Since analyzing the HTML code behind a webpage is so essential to understanding its content, it's important to have
at least a basic understanding of the HTML language:

* HTML stands for Hypertext Markup Language
* The code semantically describes the structure of web pages, and even described some parts of appearance originally (but no longer, as this is now done using CSS)
* The building blocks of HTML documents or web pages are called HTML elements
* These elements are denoted by tags, which are written using angle brackets (< and >). They represent various structural items such as headings, paragraphs, lists, links, quotes, etc.

### 5.1.1 HTML Basics
Okay, so maybe that was a tiny bit confusing. It's probably easier to understand by seeing some basic examples.
It's always good to start with Hello World!:

In [1]:
%%html
<html>
Hello World!
</html>

The above `<html>` tag signifies the beginning of an html document, and `</html>` denotes the end. This kind of schema applies
to the other tags, as well.

For example:

In [2]:
%%html
<html>
Hello <b>World</b>!
</html>

### 5.1.2 Some common HTML tags
Here are some of the most common HTML tags:
* `<i>` makes text italic
* `<u>` underlines text
* `<br>` inserts a line break
* `<body>` defines the document's body
* `<p>` defines a paragraph

Of course, there are a lot more possibilities with HTML other than just this list, but this isn't a course on
HTML. We should just check out some examples and do our best to figure it out as we go along!
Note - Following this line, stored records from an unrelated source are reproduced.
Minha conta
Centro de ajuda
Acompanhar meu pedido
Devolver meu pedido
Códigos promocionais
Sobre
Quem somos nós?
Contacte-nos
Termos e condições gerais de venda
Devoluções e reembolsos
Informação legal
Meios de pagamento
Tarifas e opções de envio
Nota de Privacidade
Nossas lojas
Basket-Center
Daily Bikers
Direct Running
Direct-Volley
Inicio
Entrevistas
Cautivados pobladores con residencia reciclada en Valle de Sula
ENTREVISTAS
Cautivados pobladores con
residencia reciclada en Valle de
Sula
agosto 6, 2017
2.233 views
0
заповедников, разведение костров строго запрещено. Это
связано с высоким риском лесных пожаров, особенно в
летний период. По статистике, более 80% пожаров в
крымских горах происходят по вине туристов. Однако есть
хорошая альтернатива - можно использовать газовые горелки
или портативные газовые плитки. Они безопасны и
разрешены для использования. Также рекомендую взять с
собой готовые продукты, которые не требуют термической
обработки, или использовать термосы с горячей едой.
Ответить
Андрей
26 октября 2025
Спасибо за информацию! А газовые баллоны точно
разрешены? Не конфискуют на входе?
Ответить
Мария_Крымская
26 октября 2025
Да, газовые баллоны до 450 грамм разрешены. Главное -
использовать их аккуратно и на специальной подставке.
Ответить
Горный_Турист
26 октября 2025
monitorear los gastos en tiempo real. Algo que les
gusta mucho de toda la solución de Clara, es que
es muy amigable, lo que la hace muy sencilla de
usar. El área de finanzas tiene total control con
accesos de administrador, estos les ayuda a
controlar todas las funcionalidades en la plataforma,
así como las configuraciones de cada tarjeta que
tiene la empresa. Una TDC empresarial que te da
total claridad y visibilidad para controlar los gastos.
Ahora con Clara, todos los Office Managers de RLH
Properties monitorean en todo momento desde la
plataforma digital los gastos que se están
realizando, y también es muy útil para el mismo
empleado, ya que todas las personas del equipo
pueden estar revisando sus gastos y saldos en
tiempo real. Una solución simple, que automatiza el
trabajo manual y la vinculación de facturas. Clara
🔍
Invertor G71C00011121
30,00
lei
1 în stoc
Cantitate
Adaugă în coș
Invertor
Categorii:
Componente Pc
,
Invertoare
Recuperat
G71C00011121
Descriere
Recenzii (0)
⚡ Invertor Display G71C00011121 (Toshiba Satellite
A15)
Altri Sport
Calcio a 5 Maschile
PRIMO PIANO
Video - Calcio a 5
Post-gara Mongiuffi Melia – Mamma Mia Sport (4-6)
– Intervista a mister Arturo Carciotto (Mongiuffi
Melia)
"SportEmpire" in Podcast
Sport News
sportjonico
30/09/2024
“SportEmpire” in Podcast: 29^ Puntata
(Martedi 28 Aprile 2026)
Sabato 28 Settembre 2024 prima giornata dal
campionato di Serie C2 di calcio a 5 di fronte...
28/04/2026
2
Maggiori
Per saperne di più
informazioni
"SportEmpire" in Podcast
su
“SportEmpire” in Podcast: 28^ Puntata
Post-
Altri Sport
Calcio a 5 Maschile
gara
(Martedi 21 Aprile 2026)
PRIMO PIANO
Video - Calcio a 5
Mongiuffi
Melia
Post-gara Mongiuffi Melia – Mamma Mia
Web scraping is far from a science, and it takes a bit of creativity and perhaps even luck to get it right.

## 5.2 Beautiful Soup
The Python module we'll be working with to do our web scraping is called _Beautiful Soup_. Let's use it to 
examine an example of a webpage with really basic HTML code backing it!

In [4]:
from bs4 import BeautifulSoup
import urllib # We'll still need this to download webpages

# This just downloads the html text with full markdown
html_text = urllib.request.urlopen("http://www.example.com/").read()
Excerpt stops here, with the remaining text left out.